A review of City of Tranquil Light
If Barbara Kingsolver's masterpiece The Poisonwood Bible has formed your image of Christian missionaries in the 20th century, you need an equal and opposite set of characters to round out (not replace) your historical, theological and literary imagination. Bo Caldwell's characters Will and Katherine Kiehn are not as dramatic as Kingsolver's Nathan and Orleanna Price, but their quiet faith, love of their adopted country and devotion to each other will stir all but the most callous readers. If you are immune to quietness as a form of passion and simplicity as beauty, beware. Otherwise, you are in for a treat. This is a great book.
The narrator of this tale, Will Kiehn, is an unlikely hero—clumsy, slow, sometimes lazy, by his own confession. A Mennonite farm boy from Oklahoma, he is so humble that he thinks his biggest sin is pride. Having heard a clear call to go to China, he leaves his home and family and joins a company of other missionaries, including Katherine Friesen, the 22-year-old deaconess he will later marry.

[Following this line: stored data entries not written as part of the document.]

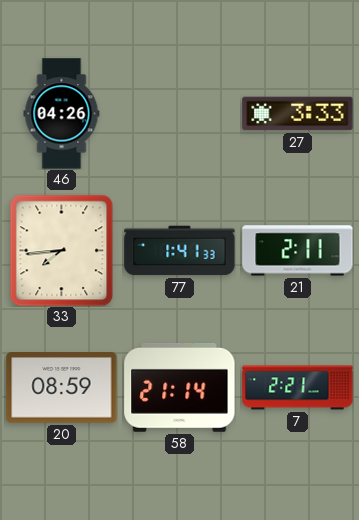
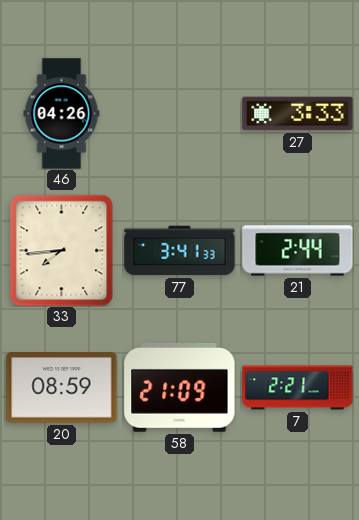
77: 1:41 -> 3:41
21: 2:11 -> 2:44
58: 21:14 -> 21:09
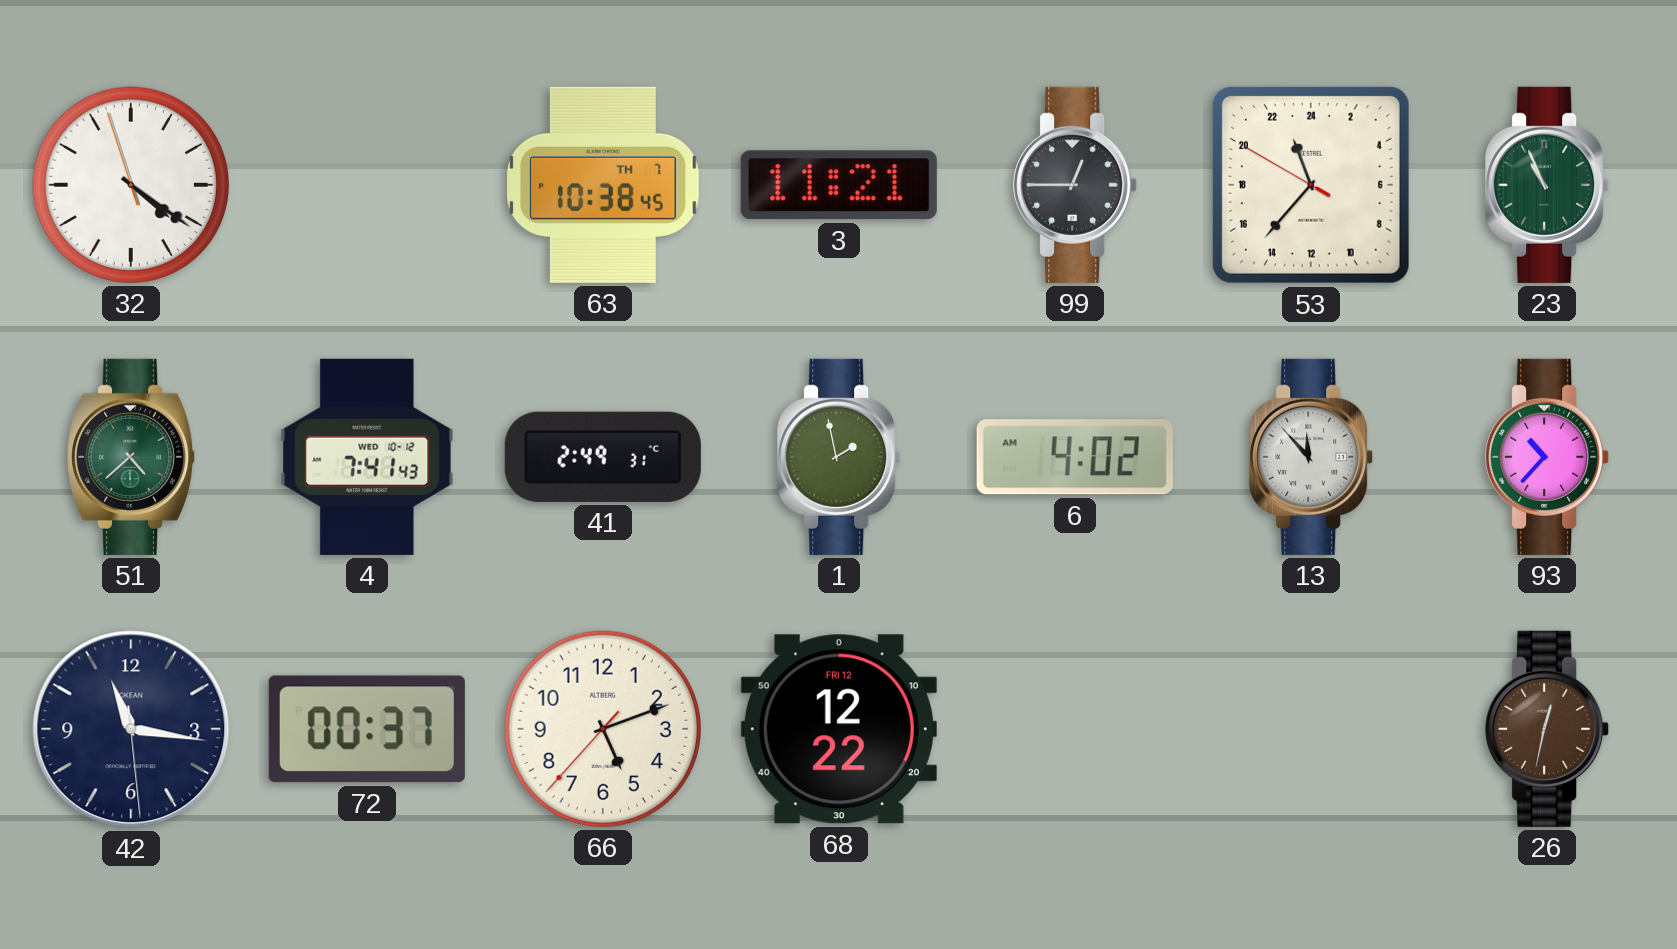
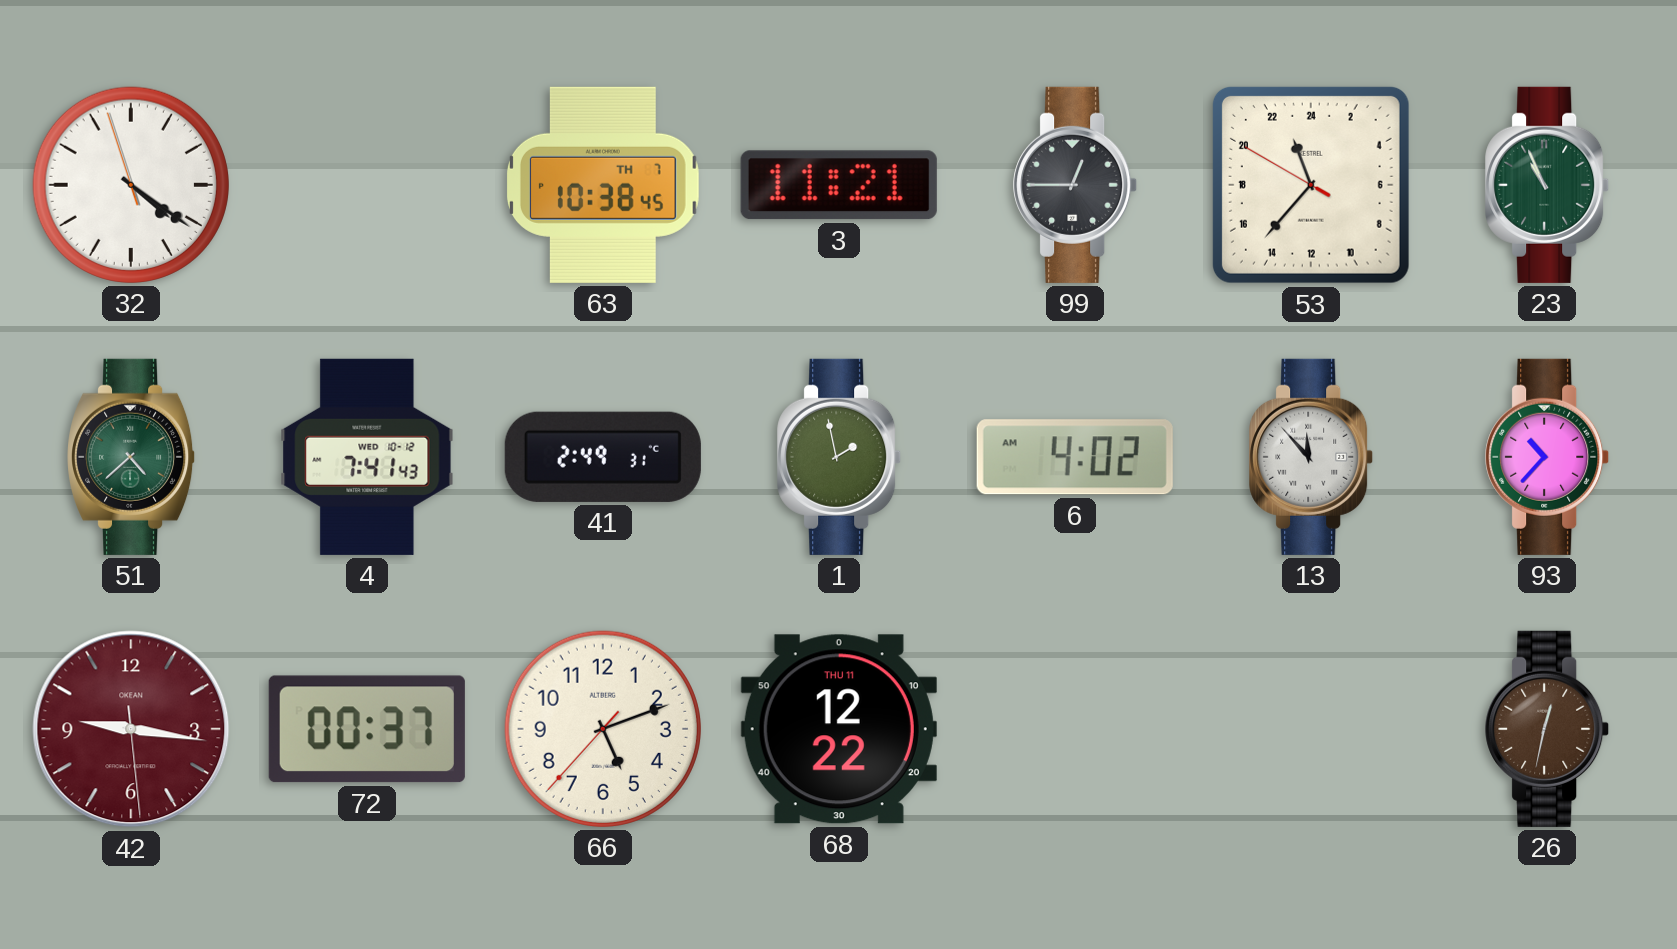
42: 11:16 -> 9:16
42 dial: navy -> burgundy
68 date: FRI 12 -> THU 11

The book opens in the 1960s with an elderly Kiehn in a California retirement community, reflecting over his past and remembering a place—Kuang P'ing Ch'eng—City of Tranquil Light. A widower, he cherishes his Chinese Bible, his German Bible (the language of his parents) and his wife's journal chronicling their 27 years as missionaries. An encounter with a Chinese-American Fuller Brush man who recognizes him as "mu shih"—the "shepherd-teacher" who baptized him in China—sets the stage for the opening chapters describing Will's religious heritage and his Mennonite formation on the plains of Oklahoma.